Beyond that technicality, your guess is often right... Routers will frequently prioritize forwarding packets over sending the TTL exceeded packets tools like MTR use to measure response times.
ta1243
Also you can easily have the TTL expired message going via a different route on the return path (and indeed the same applies with your normal connections, asymetric routing can be a pain - especially in networks with rpf issues (multicast ones are a particular pain point), and with stateful firewalls, but most of the time it's fine. You just need to be aware.
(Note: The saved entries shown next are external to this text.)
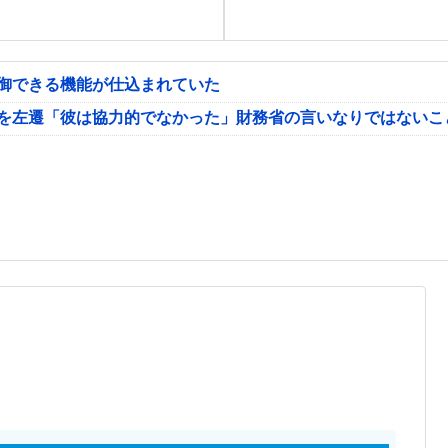
制御できる機能が仕込まれていた
氏を左遷「彼は協力的でなかった」財務省の言いなりではないこ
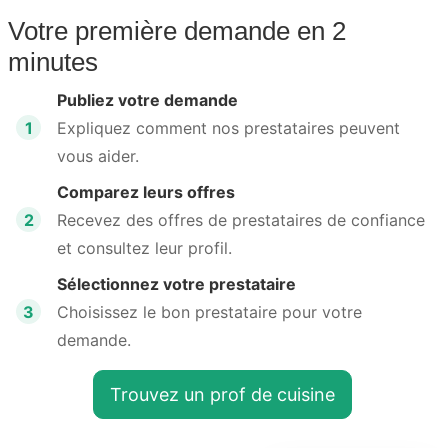
Votre première demande en 2
minutes
Publiez votre demande
1
Expliquez comment nos prestataires peuvent
vous aider.
Comparez leurs offres
2
Recevez des offres de prestataires de confiance
et consultez leur profil.
Sélectionnez votre prestataire
3
Choisissez le bon prestataire pour votre
demande.
Trouvez un prof de cuisine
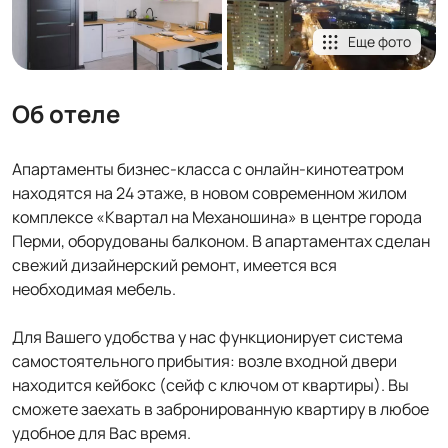
Еще фото
Об отеле
Апартаменты бизнес-класса с онлайн-кинотеатром
находятся на 24 этаже, в новом современном жилом
комплексе «Квартал на Механошина» в центре города
Перми, оборудованы балконом. В апартаментах сделан
свежий дизайнерский ремонт, имеется вся
необходимая мебель.
Для Вашего удобства у нас функционирует система
самостоятельного прибытия: возле входной двери
находится кейбокс (сейф с ключом от квартиры). Вы
сможете заехать в забронированную квартиру в любое
удобное для Вас время.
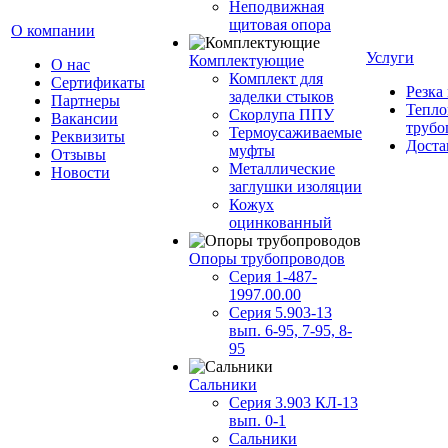
Неподвижная
щитовая опора
О компании
Услуги
Комплектующие
О нас
Комплект для
Сертификаты
Резка
заделки стыков
Партнеры
Тепло
Скорлупа ППУ
Вакансии
трубо
Термоусаживаемые
Реквизиты
Доста
муфты
Отзывы
Металлические
Новости
заглушки изоляции
Кожух
оцинкованный
Опоры трубопроводов
Серия 1-487-
1997.00.00
Серия 5.903-13
вып. 6-95, 7-95, 8-
95
Сальники
Серия 3.903 КЛ-13
вып. 0-1
Сальники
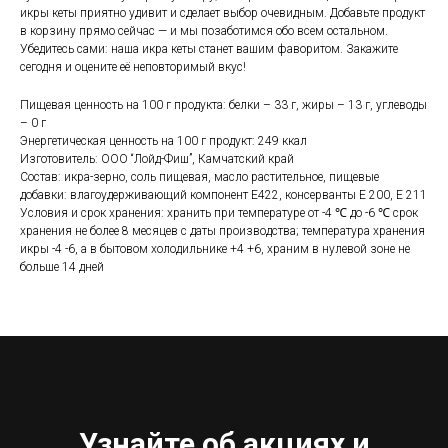
икры кеты приятно удивит и сделает выбор очевидным. Добавьте продукт
в корзину прямо сейчас — и мы позаботимся обо всем остальном.
Убедитесь сами: наша икра кеты станет вашим фаворитом. Закажите
сегодня и оцените её неповторимый вкус!
Пищевая ценность на 100 г продукта: белки – 33 г, жиры – 13 г, углеводы
– 0 г
Энергетическая ценность на 100 г продукт: 249 ккал
Изготовитель: ООО “Лойд-Фиш”, Камчатский край
Состав: икра-зерно, соль пищевая, масло растительное, пищевые
добавки: влагоудерживающий компонент Е422, консерванты Е 200, Е 211
Условия и срок хранения: хранить при температуре от -4 ℃ до -6 ℃ срок
хранения не более 8 месяцев с даты производства; температура хранения
икры -4 -6, а в бытовом холодильнике +4 +6, храним в нулевой зоне не
больше 14 дней
Узнайте об акциях и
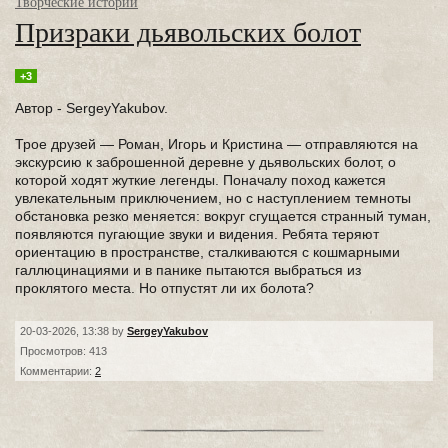
Творческие истории
Призраки дьявольских болот
+3
Автор - SergeyYakubov.
Трое друзей — Роман, Игорь и Кристина — отправляются на
экскурсию к заброшенной деревне у дьявольских болот, о
которой ходят жуткие легенды. Поначалу поход кажется
увлекательным приключением, но с наступлением темноты
обстановка резко меняется: вокруг сгущается странный туман,
появляются пугающие звуки и видения. Ребята теряют
ориентацию в пространстве, сталкиваются с кошмарными
галлюцинациями и в панике пытаются выбраться из
проклятого места. Но отпустят ли их болота?
20-03-2026, 13:38 by
SergeyYakubov
Просмотров: 413
Комментарии:
2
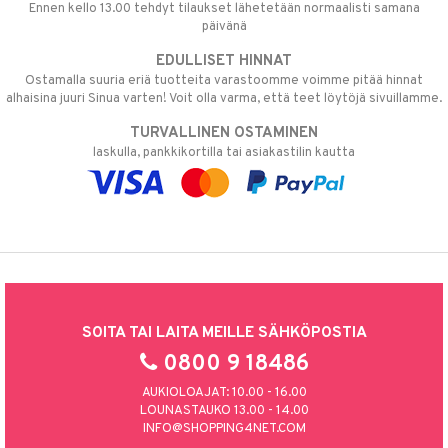
Ennen kello 13.00 tehdyt tilaukset lähetetään normaalisti samana
päivänä
EDULLISET HINNAT
Ostamalla suuria eriä tuotteita varastoomme voimme pitää hinnat
alhaisina juuri Sinua varten! Voit olla varma, että teet löytöjä sivuillamme.
TURVALLINEN OSTAMINEN
laskulla, pankkikortilla tai asiakastilin kautta
SOITA TAI LAITA MEILLE SÄHKÖPOSTIA
0800 9 18486
AUKIOLOAJAT: 10.00 - 16.00
LOUNASTAUKO 13.00 - 14.00
INFO@SHOPPING4NET.COM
Obviously you know, but for anyone else reading, a modern traceroute tool (like mtr) can send icmp, udp or tcp, on generic or specific ports. Indeed the default for mtr on my laptop is to use icmp.
commandersaki
Great tool for misleading results.
ta1243
The results aren't misleading, shockingly large numbers of "computer professionals" have no idea how networks work, but that's because they can't use the tools rather than the tools being misleading
jeroenhd
People familiar with networking underestimate how complicated networking actually is. A huge segment of programmers will learn about the existence of routing and BGP and end up in a career where HTTPS and maybe DNS is all they need to worry about.
I'm 100% sure the only reason so many programmers know how NAT works is because NAT breaks video games.
hiAndrewQuinn
>shockingly large numbers of "computer professionals" have no idea how networks work
Incidentally, if you suspect you yourself are this, I can't recommend any book more highly than Michael W. Lucas's Networking for Systems Administrators. Don't be fooled by the title - the whole idea is to get you to the level where you can talk to a network engineer without looking totally clueless, and no farther - an excellent stopping point.
I would recommend it handily over, say, my own Intro to Networking class in college. And yes, `mtr` is mentioned by name in it!
otterz
Care to elaborate?
zinekeller
One under-appreciated problem (except from MPLS fudging and multiple load-balancing routers) is that traceroute (including MTR) only shows the way from the sender to the recipient, but actual networks, especially non-peered connections, usually do not use the same paths for both directions. One example that I've encountered is network A sending its packets via then-Telia (now Arelion) but network B routing their packets through NTT instead, which is only shown if you have initiated traceroutes in both directions.
lode
Traceroute is easy to be misinterpreted, because it does not have insight in underlying networks like MPLS, which could be the cause of issues.
https://movingpackets.net/2017/10/06/misinterpreting-tracero... (discussion at https://news.ycombinator.com/item?id=15474043 )
oxygen_crisis
They are only misleading if you allow yourself to be misled by them. It's an extremely informative measurement if you are aware of how it works and don't misinterpret the results.
MTR has long been one of the first little tools that I install on workstations.
I also have a hotkey to pop it up in a window, pinging to some host that'll always be somewhere on the other side of any ISP from me. Whenever I suddenly suspect a networking problem from my laptop, I hit the hotkey as the first troubleshooting step. MTR starts to narrow down a few different problems very quickly.